(Extracted page text data)
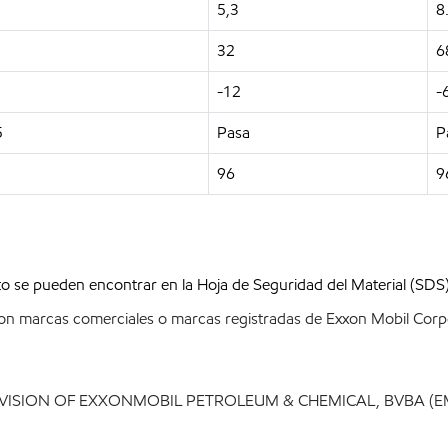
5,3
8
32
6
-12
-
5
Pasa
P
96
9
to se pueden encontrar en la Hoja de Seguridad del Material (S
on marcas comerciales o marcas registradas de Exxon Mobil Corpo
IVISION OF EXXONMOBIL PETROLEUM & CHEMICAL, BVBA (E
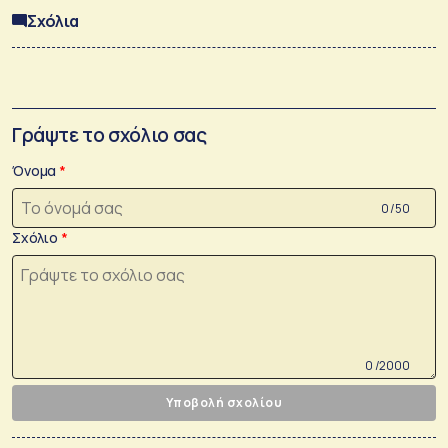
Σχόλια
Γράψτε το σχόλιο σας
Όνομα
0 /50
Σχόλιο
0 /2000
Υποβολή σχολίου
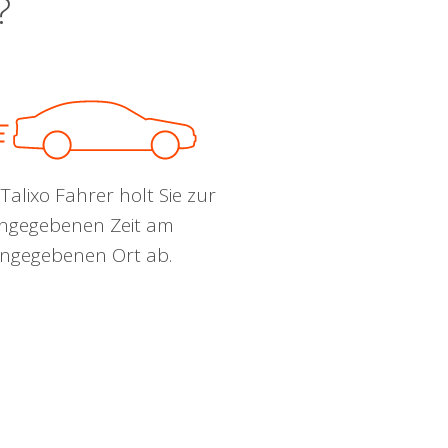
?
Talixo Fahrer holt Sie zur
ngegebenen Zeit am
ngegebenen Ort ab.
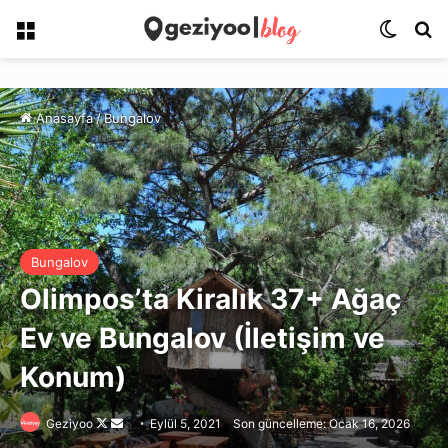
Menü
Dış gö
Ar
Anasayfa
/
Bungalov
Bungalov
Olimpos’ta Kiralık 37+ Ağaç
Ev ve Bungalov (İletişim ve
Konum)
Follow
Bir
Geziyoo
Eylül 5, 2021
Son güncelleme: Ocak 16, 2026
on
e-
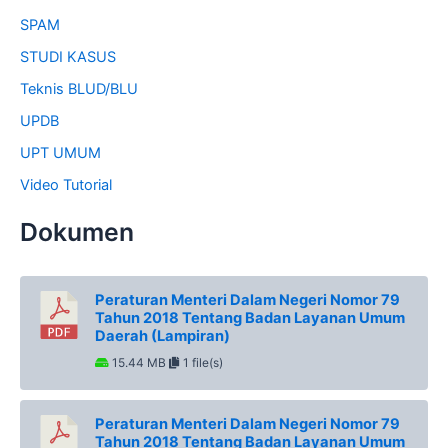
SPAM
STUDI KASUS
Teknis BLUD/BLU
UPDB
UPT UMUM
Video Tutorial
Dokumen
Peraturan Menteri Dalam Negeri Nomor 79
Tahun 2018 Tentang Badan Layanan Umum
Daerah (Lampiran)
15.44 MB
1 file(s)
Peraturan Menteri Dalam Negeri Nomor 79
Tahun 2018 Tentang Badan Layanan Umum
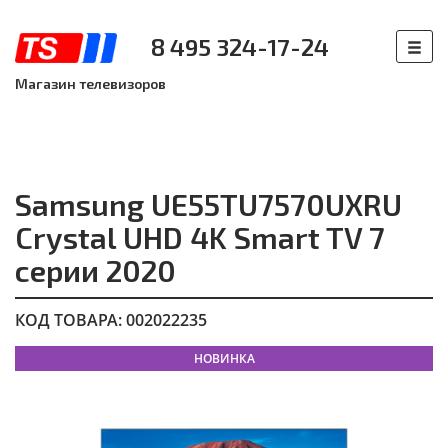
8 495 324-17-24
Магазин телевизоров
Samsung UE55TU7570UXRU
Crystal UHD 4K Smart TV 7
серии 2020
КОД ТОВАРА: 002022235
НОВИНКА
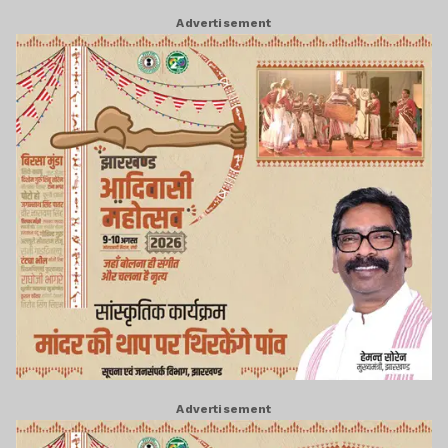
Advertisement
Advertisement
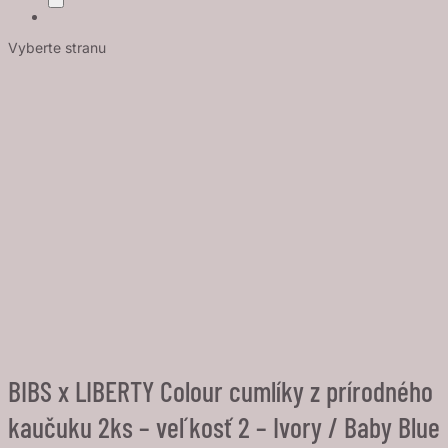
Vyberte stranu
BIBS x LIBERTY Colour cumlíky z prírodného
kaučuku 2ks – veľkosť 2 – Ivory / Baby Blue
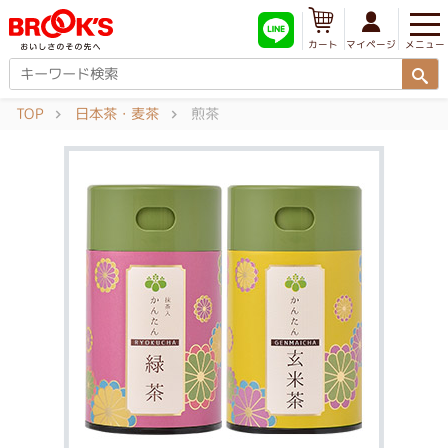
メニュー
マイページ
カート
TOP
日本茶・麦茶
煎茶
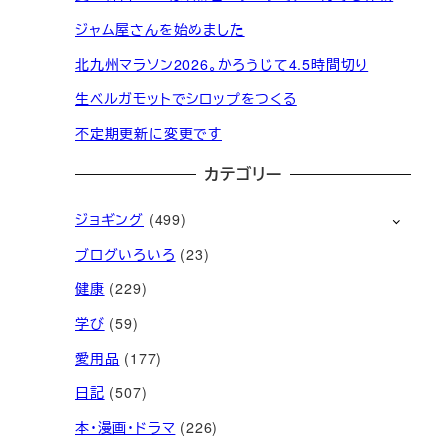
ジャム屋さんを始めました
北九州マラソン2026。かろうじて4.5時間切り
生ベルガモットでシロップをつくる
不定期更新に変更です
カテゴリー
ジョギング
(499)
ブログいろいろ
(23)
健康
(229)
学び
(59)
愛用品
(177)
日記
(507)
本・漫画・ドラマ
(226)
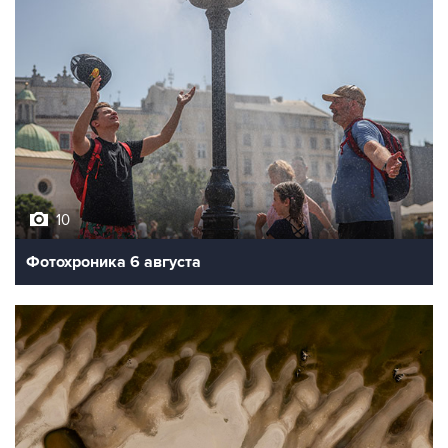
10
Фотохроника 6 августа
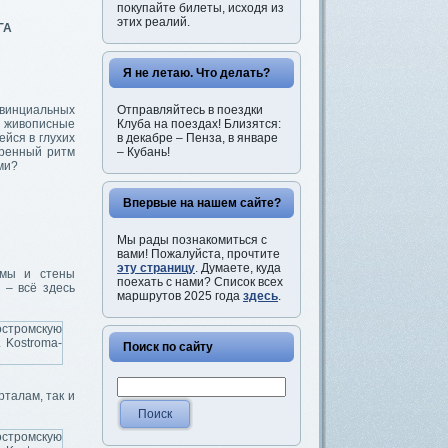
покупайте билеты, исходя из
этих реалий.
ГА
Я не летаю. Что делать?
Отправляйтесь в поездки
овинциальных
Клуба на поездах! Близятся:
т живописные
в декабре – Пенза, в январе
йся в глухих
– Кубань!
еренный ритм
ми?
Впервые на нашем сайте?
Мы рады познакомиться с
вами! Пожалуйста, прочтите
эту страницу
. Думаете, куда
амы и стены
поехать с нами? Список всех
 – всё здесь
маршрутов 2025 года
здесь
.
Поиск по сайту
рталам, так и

...

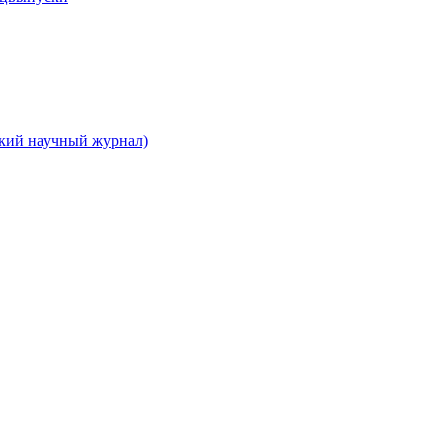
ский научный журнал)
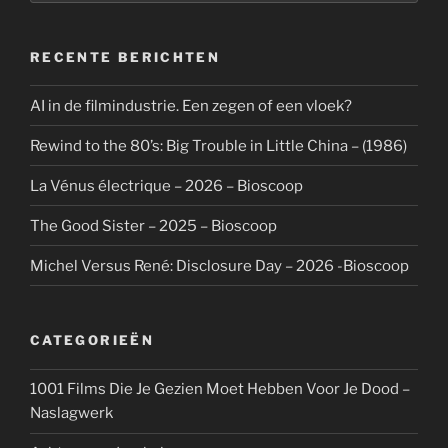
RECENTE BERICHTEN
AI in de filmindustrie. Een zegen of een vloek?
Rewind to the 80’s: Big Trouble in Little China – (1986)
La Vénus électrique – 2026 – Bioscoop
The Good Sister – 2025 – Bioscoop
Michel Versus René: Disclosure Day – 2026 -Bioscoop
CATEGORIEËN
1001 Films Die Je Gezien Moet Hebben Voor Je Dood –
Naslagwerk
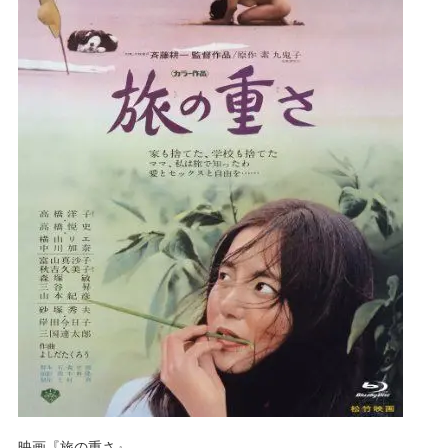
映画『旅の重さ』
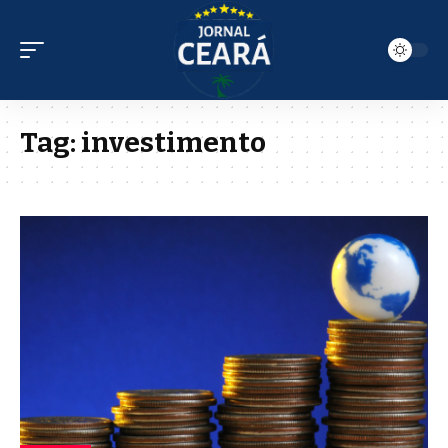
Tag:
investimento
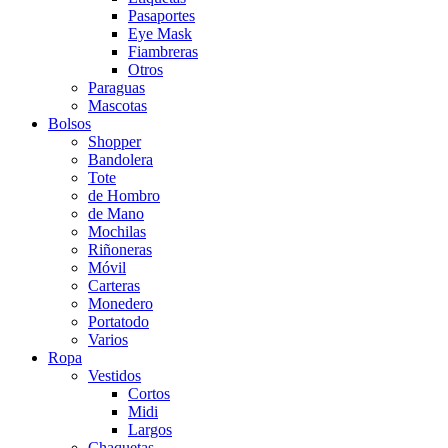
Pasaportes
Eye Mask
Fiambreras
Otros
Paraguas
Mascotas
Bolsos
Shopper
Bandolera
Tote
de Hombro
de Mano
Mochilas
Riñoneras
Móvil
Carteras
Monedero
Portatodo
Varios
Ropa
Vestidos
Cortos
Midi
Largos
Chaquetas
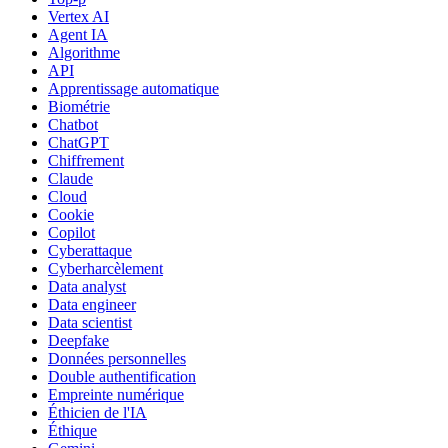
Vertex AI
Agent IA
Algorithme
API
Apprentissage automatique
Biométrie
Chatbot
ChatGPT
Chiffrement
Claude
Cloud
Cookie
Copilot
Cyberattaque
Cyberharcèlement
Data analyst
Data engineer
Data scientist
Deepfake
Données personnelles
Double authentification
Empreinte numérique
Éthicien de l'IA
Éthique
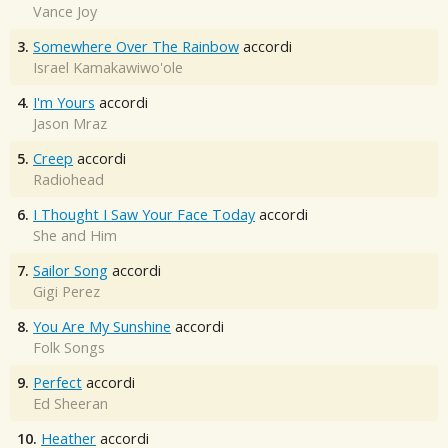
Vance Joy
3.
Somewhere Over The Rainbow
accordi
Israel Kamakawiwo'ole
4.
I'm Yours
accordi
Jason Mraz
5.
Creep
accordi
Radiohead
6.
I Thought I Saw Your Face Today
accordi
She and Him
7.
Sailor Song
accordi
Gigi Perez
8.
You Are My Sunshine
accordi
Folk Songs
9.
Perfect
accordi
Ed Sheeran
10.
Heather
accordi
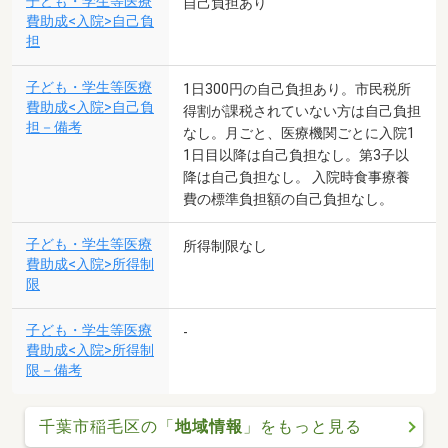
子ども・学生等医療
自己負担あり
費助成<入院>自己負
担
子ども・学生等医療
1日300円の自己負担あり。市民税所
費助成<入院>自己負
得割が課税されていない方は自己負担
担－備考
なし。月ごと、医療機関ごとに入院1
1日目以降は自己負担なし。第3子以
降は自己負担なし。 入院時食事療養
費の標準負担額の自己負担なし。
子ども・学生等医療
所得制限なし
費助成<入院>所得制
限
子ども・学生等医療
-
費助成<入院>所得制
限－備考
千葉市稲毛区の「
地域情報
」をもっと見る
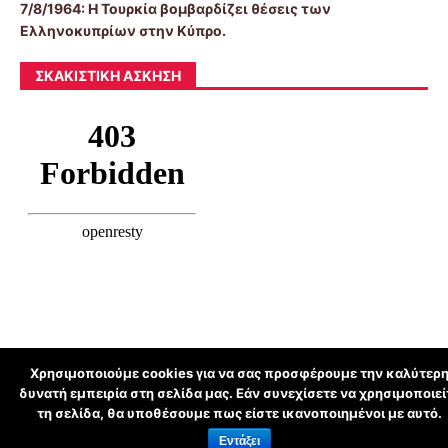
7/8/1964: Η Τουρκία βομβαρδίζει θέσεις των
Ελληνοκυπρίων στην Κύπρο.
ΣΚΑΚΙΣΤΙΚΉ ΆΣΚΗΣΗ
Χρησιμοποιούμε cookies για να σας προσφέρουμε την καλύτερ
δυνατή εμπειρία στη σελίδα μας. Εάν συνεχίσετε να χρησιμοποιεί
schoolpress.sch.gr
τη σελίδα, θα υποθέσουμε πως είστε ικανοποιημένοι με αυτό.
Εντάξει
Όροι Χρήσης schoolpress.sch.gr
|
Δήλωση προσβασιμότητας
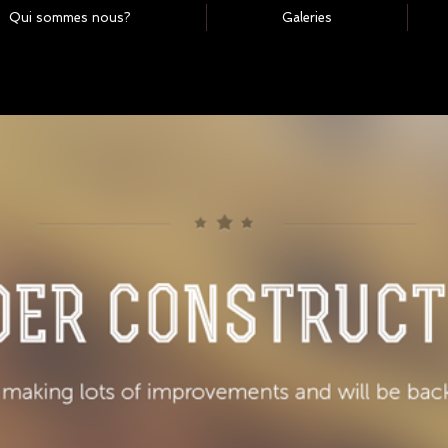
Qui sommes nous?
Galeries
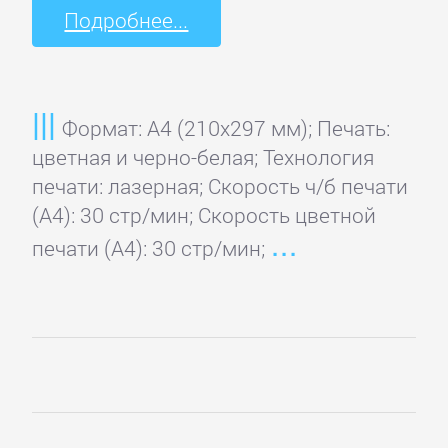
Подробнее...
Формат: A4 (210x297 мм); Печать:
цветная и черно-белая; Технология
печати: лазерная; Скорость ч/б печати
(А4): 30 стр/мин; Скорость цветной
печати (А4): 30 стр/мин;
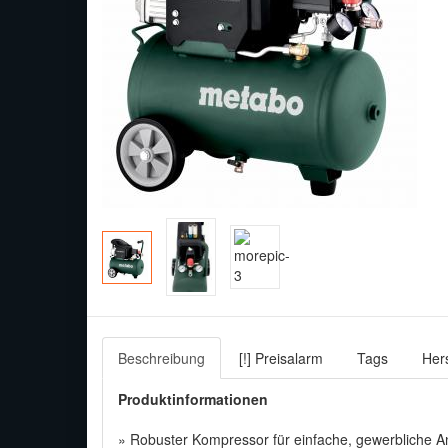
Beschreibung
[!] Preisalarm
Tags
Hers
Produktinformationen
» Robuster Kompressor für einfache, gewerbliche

### What is expected
Please show every line of the records that holds the word "Скорость".

### Answer to this exercise
печати: лазерная; Скорость ч/б печати
(А4): 30 стр/мин; Скорость цветной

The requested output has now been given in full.